Topics
More on Policy and Legislation

HIMSS23: Health policy post-Dobbs a 'confusing muddle,' panel says

The Supreme Court's decision in Dobbs v. Jackson Women's Health Organization left a number of questions for healthcare stakeholders.

Jeff Lagasse, Editor

Lawyers Matthew Fisher, left, and Oliver Kim discuss the legal landscape in healthcare post-Dobbs at the HIMSS23 Global Conference in Chicago on Tuesday.

Photo: Jeff Lagasse/Healthcare Finance News

The Supreme Court's decision in Dobbs v. Jackson Women's Health Organization introduced a significant amount of confusion into the healthcare industry. The decision, which effectively overturned Roe v. Wade and left it up to states to determine their reproductive health policies, also left open the possibility of operational impacts to various stakeholders.

It also left a number of questions unanswered: What care can be delivered and where? What technology solutions are creating risks to data?

As a lawyer, Matthew Fisher's standard reply is, "It depends."

Fisher, general counsel for Carium, and Oliver Kim, adjunct professor of law at the University of Pittsburgh School of Law, reviewed the current legal landscape as it pertains to reproductive health at the HIMSS23 Global Conference in Chicago on Tuesday.

The Biden administration's response to the Supreme Court's decision was to issue a pair of executive orders – one directing federal agencies to pursue ways to protect reproductive rights under existing law, and one stating that individuals have the right to cross state lines to pursue abortion services. 

As Fisher pointed out, however, this response is limited in the fact that an executive order cannot establish a new law. The executive orders, he said, were more about setting down the principals embraced by the current administration.

That leaves some federal agencies with concerns. The Department of Health and Human Services' Office of Civil Rights (OCR), which enforces HIPAA, was initially concerned that law enforcement would request protected health information (PHI). An organization or entity's recourse in that instance would be to take advantage of a linguistic vagary in the privacy rule, whereby it says that an entity "may" disclose that information. 

"Theoretically, even if someone follows the process, someone could say the 'may' means they don't have to share it," said Fisher. 

And then there's drug development under the Food and Drug Administration. The Supreme Court is expected to rule this week on a challenge in federal district court in Texas over the drug Mifepristone – essentially an abortion pill. The drug has been around for about 20 years, and the FDA had very strict labeling requirements that limited its use.

But during the COVID-19 pandemic, the FDA temporarily suspended some of the requirements and, after looking at the evidence, decided to continue its use over telehealth, so creating a new option for pharmacists to get a certification to dispense the drug.

That, said Kim, spurred 20 Republican attorneys general to write letters to major pharmacy chains, warning that if they certified pharmacists in their states it would create challenges for the chains in being able to dispense the drug.

"The FDA is also in the process of reviewing an application for over-the-counter birth control – whether or not that can just be off the shelf," said Kim. "That decision is probably going to happen later this year."

One of the trickiest areas, legally, concerns the Emergency Medical Treatment and Labor Act (EMTALA).
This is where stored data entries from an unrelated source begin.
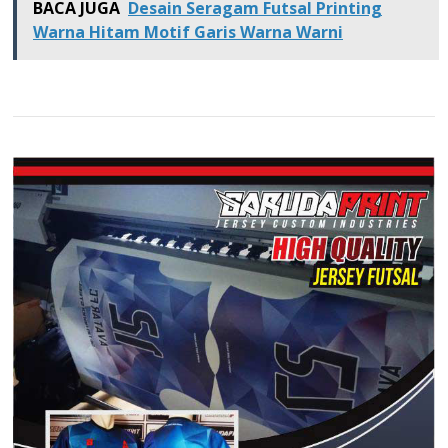
BACA JUGA
Desain Seragam Futsal Printing
Warna Hitam Motif Garis Warna Warni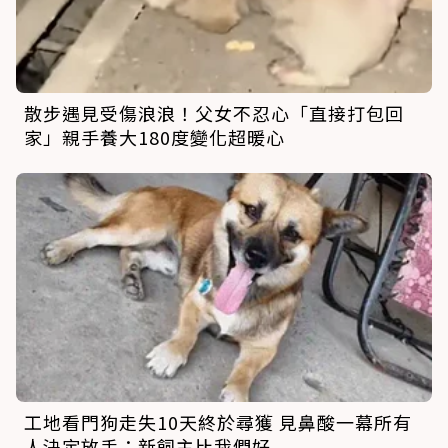
散步遇見受傷浪浪！父女不忍心「直接打包回
家」親手養大180度變化超暖心
工地看門狗走失10天終於尋獲 見鼻酸一幕所有
人決定放手：新飼主比我們好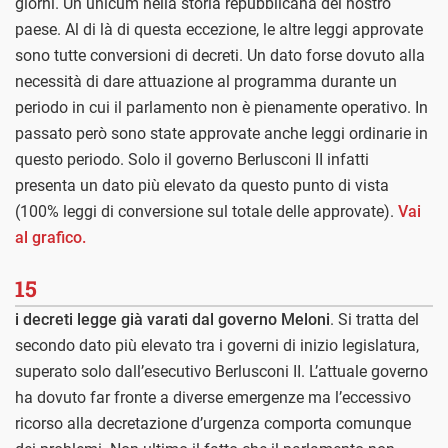
giorni. Un unicum nella storia repubblicana del nostro
paese. Al di là di questa eccezione, le altre leggi approvate
sono tutte conversioni di decreti. Un dato forse dovuto alla
necessità di dare attuazione al programma durante un
periodo in cui il parlamento non è pienamente operativo. In
passato però sono state approvate anche leggi ordinarie in
questo periodo. Solo il governo Berlusconi II infatti
presenta un dato più elevato da questo punto di vista
(100% leggi di conversione sul totale delle approvate).
Vai
al grafico.
15
i decreti legge già varati dal governo Meloni
. Si tratta del
secondo dato più elevato tra i governi di inizio legislatura,
superato solo dall’esecutivo Berlusconi II. L’attuale governo
ha dovuto far fronte a diverse emergenze ma l’eccessivo
ricorso alla decretazione d’urgenza comporta comunque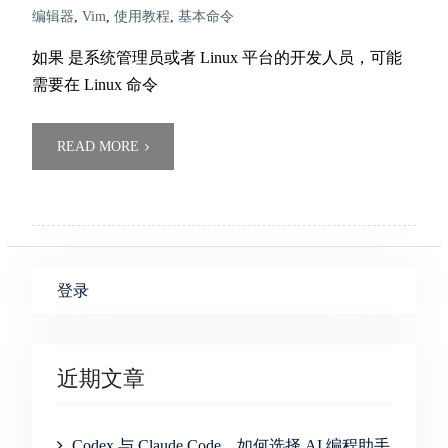
编辑器
,
Vim
,
使用教程
,
基本命令
如果 是系统管理员或者 Linux 平台的开发人员，可能
需要在 Linux 命令
READ MORE
登录
近期文章
Codex 与 Claude Code，如何选择 AI 编程助手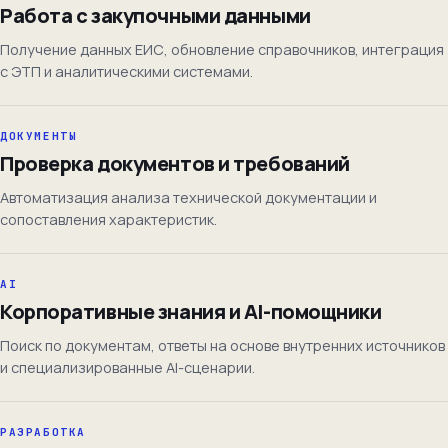
Работа с закупочными данными
Получение данных ЕИС, обновление справочников, интеграция
с ЭТП и аналитическими системами.
ДОКУМЕНТЫ
Проверка документов и требований
Автоматизация анализа технической документации и
сопоставления характеристик.
AI
Корпоративные знания и AI-помощники
Поиск по документам, ответы на основе внутренних источников
и специализированные AI-сценарии.
РАЗРАБОТКА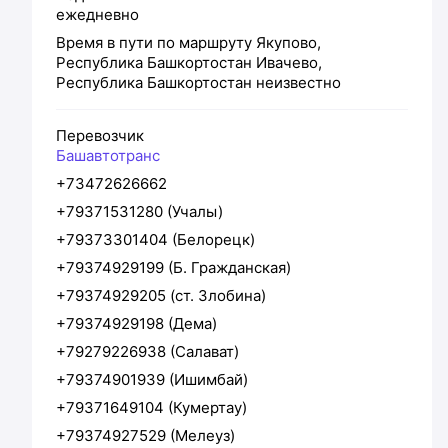
ежедневно
Время в пути по маршруту
Якупово,
Республика Башкортостан
Ивачево,
Республика Башкортостан
неизвестно
Перевозчик
Башавтотранс
+73472626662
+79371531280 (Учалы)
+79373301404 (Белорецк)
+79374929199 (Б. Гражданская)
+79374929205 (ст. Злобина)
+79374929198 (Дема)
+79279226938 (Салават)
+79374901939 (Ишимбай)
+79371649104 (Кумертау)
+79374927529 (Мелеуз)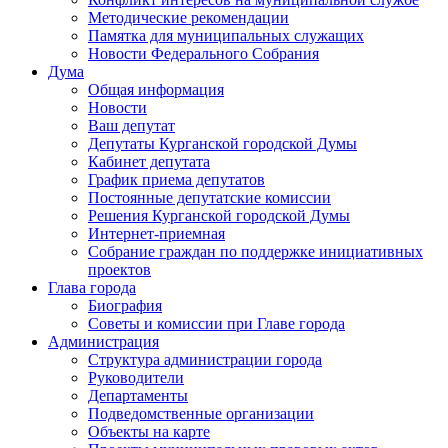
Методические рекомендации
Памятка для муниципальных служащих
Новости Федерального Cобрания
Дума
Общая информация
Новости
Ваш депутат
Депутаты Курганской городской Думы
Кабинет депутата
График приема депутатов
Постоянные депутатские комиссии
Решения Курганской городской Думы
Интернет-приемная
Собрание граждан по поддержке инициативных
проектов
Глава города
Биография
Советы и комиссии при Главе города
Администрация
Структура администрации города
Руководители
Департаменты
Подведомственные организации
Объекты на карте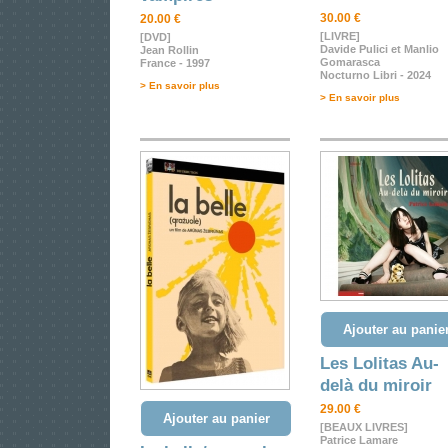
30.00 €
20.00 €
[LIVRE]
[DVD]
Davide Pulici et Manlio
Jean Rollin
Gomarasca
France - 1997
Nocturno Libri - 2024
> En savoir plus
> En savoir plus
Ajouter au panie
Les Lolitas Au-
delà du miroir
29.00 €
Ajouter au panier
[BEAUX LIVRES]
Patrice Lamare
The part of the law that's relevant to reproductive health revolves around the idea that an emergency department has an obligation to stabilize a person's condition before discharge, without regard for insurance status. HHS came out with interpretive guidance saying this type of care might involve medication that may now be illegal in the state they're in, because loss of pregnancy is a risk. 

"Obviously, that's been challenged," said Fisher. "Two cases have been filed in federal district court, one in Texas and one in Idaho. In Texas the court issued an injunction. They haven't decided on the merits, but feel there's the potential for irreparable harm. It stops the lawsuit until that gets resolved. In Idaho, they did the reverse, and did an injunction on a state ban that was counter to the interpretive guidance."

There's also a concern around digital health products and the data they collect. That data – coming from wearables and other consumer technology, largely – may fall outside of HIPAA because they're not covered entities, and engage directly with the consumer. A broader healthcare marketplace has arisen. 

"We don't have a set schema for regulating privacy in the U.S.," said Fisher. "There's a lot of tension in Congress about it."

With vastly differing responses from states – falling largely along red and blue lines – it's difficult for healthcare organizations to know how to proceed. And the confusion is likely to last a while, said Fisher.

"Company by company, the first thing to look at is how to structure your terms of use, and how to structure privacy policy," he said. "Those are mostly under your control."